■ **TASK PROMPT**: No pictures belong in the copy. Retype exactly, and only, the stretch of lines below from the one with "Speaking to CNBC, Warren" through the one with "on every spend".

■ **PROVIDED DATA**:
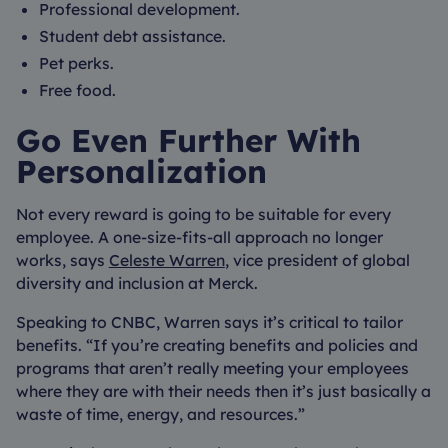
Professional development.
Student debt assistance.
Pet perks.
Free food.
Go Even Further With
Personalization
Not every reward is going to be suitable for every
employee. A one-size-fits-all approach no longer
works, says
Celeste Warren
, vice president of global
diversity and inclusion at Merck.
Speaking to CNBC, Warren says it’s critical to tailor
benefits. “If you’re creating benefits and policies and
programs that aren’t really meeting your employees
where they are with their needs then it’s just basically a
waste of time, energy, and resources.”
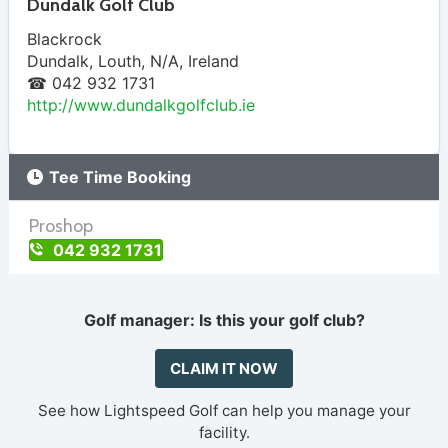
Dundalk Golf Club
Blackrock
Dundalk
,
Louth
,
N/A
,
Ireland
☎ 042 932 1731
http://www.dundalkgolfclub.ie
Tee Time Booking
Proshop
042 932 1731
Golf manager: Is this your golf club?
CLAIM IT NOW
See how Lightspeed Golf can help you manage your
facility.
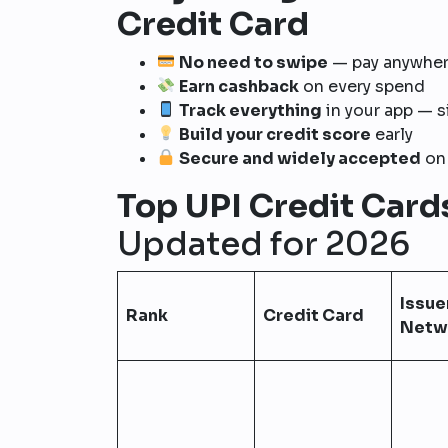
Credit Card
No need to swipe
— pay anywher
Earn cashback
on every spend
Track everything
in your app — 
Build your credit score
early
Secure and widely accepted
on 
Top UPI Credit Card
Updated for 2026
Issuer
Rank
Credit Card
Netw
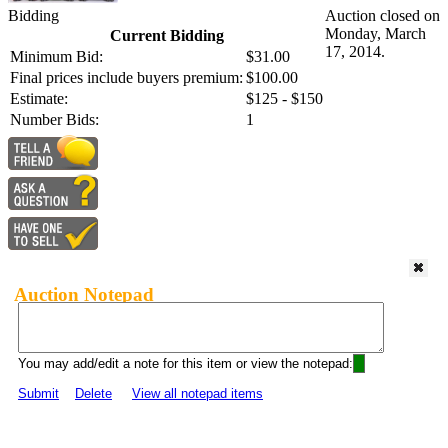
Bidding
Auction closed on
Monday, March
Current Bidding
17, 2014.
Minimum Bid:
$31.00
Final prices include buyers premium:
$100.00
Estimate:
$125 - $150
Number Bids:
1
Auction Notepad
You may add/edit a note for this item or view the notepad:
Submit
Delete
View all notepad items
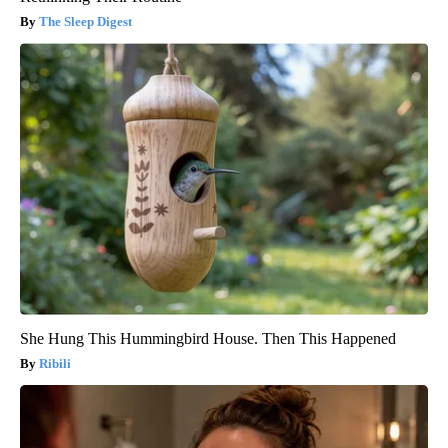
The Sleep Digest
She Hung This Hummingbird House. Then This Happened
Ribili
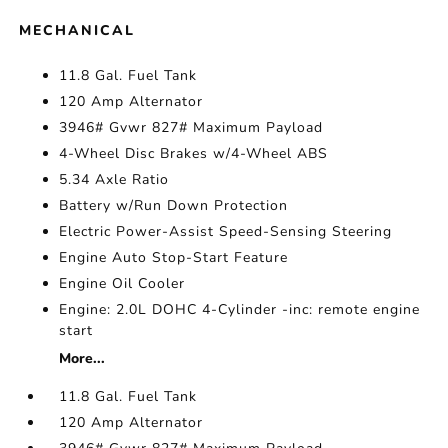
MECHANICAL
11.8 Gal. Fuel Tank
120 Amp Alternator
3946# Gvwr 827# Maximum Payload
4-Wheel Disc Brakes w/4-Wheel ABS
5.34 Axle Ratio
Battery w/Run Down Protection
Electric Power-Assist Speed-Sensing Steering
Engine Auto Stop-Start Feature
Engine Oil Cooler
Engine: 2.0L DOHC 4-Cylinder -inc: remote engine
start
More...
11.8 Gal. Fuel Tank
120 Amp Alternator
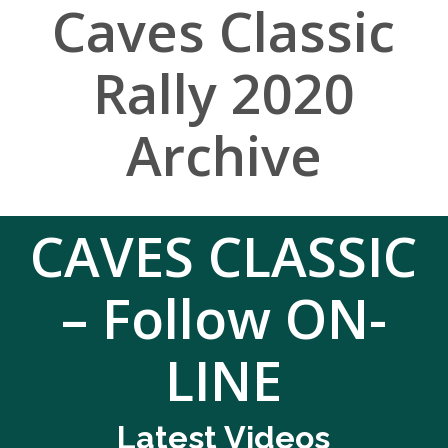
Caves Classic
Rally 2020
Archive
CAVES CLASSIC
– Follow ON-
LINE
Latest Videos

■ **TASK RESPONSE**:
Speaking to CNBC, Warren says it’s critical to tailor
benefits. “If you’re creating benefits and policies and
programs that aren’t really meeting your employees
where they are with their needs then it’s just basically a
waste of time, energy, and resources.”
Dundalk Golf Club
Blackrock
Dundalk
,
Louth
,
N/A
,
Ireland
☎ 042 932 1731
http://www.dundalkgolfclub.ie
Tee Time Booking
Proshop
042 932 1731
Golf manager: Is this your golf club?
CLAIM IT NOW
See how Lightspeed Golf can help you manage your
facility.
Credit Card
No need to swipe
— pay anywher
Earn cashback
on every spend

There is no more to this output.